Observability Engineering: Achieving Production Excellence

Want a copy of the Whitepaper for yourself? Download the PDF


A note for Early Release readers

With Early Release ebooks, you get books in their earliest form—the authors’ raw and unedited content as they write—so you can take advantage of these technologies long before the official release of these titles. If you have comments about how we might improve the content and/or examples in this book, or if you notice missing material within this chapter, please reach out to the editor at vwilson@oreilly.com.

Thank you for picking up our book on observability engineering for modern software systems. Our goal is to help you understand how to develop a practice of observability within your engineering organization. This book is based on our experience as practitioners of observability, and as makers of observability tooling for users who want to improve their own observability practices. As outspoken advocates for driving observability practices in software engineering, our hope is that this book can set a clear record of what observability means in the context of modern software systems. The term “observability” has seen quite a bit of recent uptake in the software development ecosystem. This book aims to help you separate facts from hype by providing a deep analysis of:

  • What observability means in the context of software delivery and operations
  • How to build the fundamental components that help you achieve observability
  • The impact observability has on team dynamics
  • Considerations for observability at scale
  • Practical ways to build a culture of observability in your organization

Who this is for

Because observability predominantly focuses on achieving a better understanding of how software operates in the real world, this book is most useful for software engineers responsible for developing production applications. Anyone who supports the operation of software in production will also greatly benefit from the content in this book.

Additionally, managers of software delivery and operations teams who are interested in understanding how the practice of observability can benefit their organization will find value in this book, particularly in the chapters that focus on team dynamics, culture, and scale.

Anyone who helps teams deliver and operate production software and is curious about this new thing called “observability” and why people are talking about it should also find this book useful.

Why we wrote this book

Observability has become a popular topic that has quickly garnered a lot of interest and attention. With its rise in popularity, observability has been unfortunately mischaracterized as a synonym for monitoring or system telemetry. Observability is a characteristic of software systems. Further, it’s a characteristic that can only be effectively utilized in production software systems when teams adopt new practices that support its ongoing development. Introducing observability into your systems is both a technical challenge and a cultural challenge.

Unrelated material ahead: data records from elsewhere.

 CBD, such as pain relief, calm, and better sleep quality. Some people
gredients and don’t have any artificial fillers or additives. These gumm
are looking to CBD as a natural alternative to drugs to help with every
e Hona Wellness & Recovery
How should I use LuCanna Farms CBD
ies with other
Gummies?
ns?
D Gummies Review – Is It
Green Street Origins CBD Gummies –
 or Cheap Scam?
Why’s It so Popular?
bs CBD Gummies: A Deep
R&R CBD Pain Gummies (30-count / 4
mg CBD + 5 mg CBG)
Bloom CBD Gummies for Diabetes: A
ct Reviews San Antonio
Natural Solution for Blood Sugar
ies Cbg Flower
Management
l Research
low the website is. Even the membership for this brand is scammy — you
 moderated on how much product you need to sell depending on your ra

We are particularly passionate and outspoken about the topic of observability. We are so passionate about it, that we started a company whose sole purpose is to bring the power of observability to all teams that manage production software. We spearheaded a new category of observability tools, and other vendors have followed suit.

While we all work for Honeycomb, this book is not here to sell you on our tools. We have written this book to explain how and why we adapted the original concept of observability to managing modern software systems. You can achieve observability with different tools and in different ways. However, we believe that our dedication to advancing the practice of observability in the software industry makes us uniquely qualified to write a guide that describes, in great detail, the common challenges and effective solutions. You can apply the concepts in this book, regardless of your tool choices, to practice building production software systems with observability.

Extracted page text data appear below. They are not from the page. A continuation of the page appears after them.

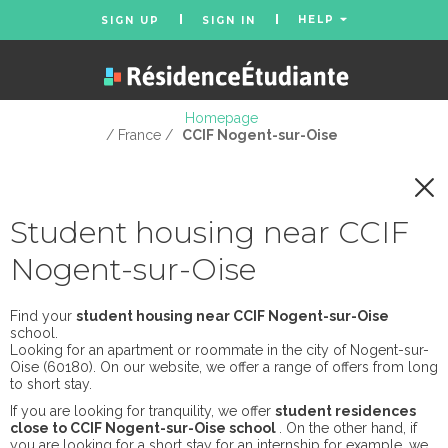
HELP
SIGN UP
SIGN IN
Homepage
/ France /
CCIF Nogent-sur-Oise
Student housing near CCIF
Nogent-sur-Oise
Find your
student housing near CCIF Nogent-sur-Oise
school.
Looking for an apartment or roommate in the city of Nogent-sur-
Oise (60180). On our website, we offer a range of offers from long
to short stay.
If you are looking for tranquility, we offer
student residences
close to CCIF Nogent-sur-Oise school
. On the other hand, if
you are looking for a short stay for an internship for example, we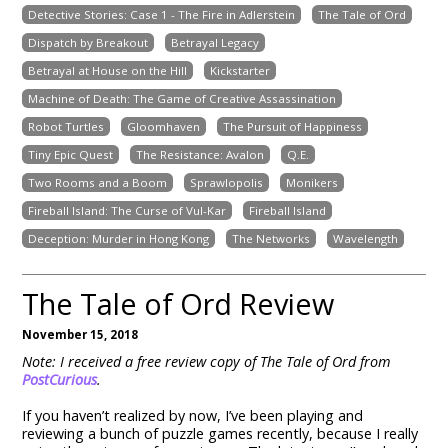
Detective Stories: Case 1 - The Fire in Adlerstein
The Tale of Ord
Dispatch by Breakout
Betrayal Legacy
Betrayal at House on the Hill
Kickstarter
Machine of Death: The Game of Creative Assassination
Robot Turtles
Gloomhaven
The Pursuit of Happiness
Tiny Epic Quest
The Resistance: Avalon
Q.E.
Two Rooms and a Boom
Sprawlopolis
Monikers
Fireball Island: The Curse of Vul-Kar
Fireball Island
Deception: Murder in Hong Kong
The Networks
Wavelength
The Tale of Ord Review
November 15, 2018
Note: I received a free review copy of The Tale of Ord from
PostCurious
.
If you haven’t realized by now, I’ve been playing and
reviewing a bunch of puzzle games recently, because I really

This book aims to give you a look at the various considerations, capabilities, and challenges associated with teams that practice using observability to manage their production software systems. At times, this book may provide a look at what Honeycomb does as an example of how a common challenge has been addressed. These are not intended as endorsements of Honeycomb, but rather as practical illustrations of abstract concepts. It is our goal to show you how to apply these same principles in other environments, regardless of the tools you use.

What you will learn

You will learn what observability is, how to identify an observable system, and why observability is best suited for managing modern software systems. You’ll learn how observability differs from monitoring, as well as why and when a different approach is necessary. We will also cover why industry trends have helped popularize the need for observability and how that fits into emerging spaces, like the cloud-native ecosystem.

Next, we’ll cover the fundamentals of observability. We’ll examine why structured events are the building blocks of observable systems and how to stitch those events together into traces. Events are captured by telemetry built into your software and you will learn about open-source initiatives, like OpenTelemetry, that help jumpstart the instrumentation process. Instrumentation exists to analyze system events, and you will learn both how that analysis works and how observability and monitoring can co-exist.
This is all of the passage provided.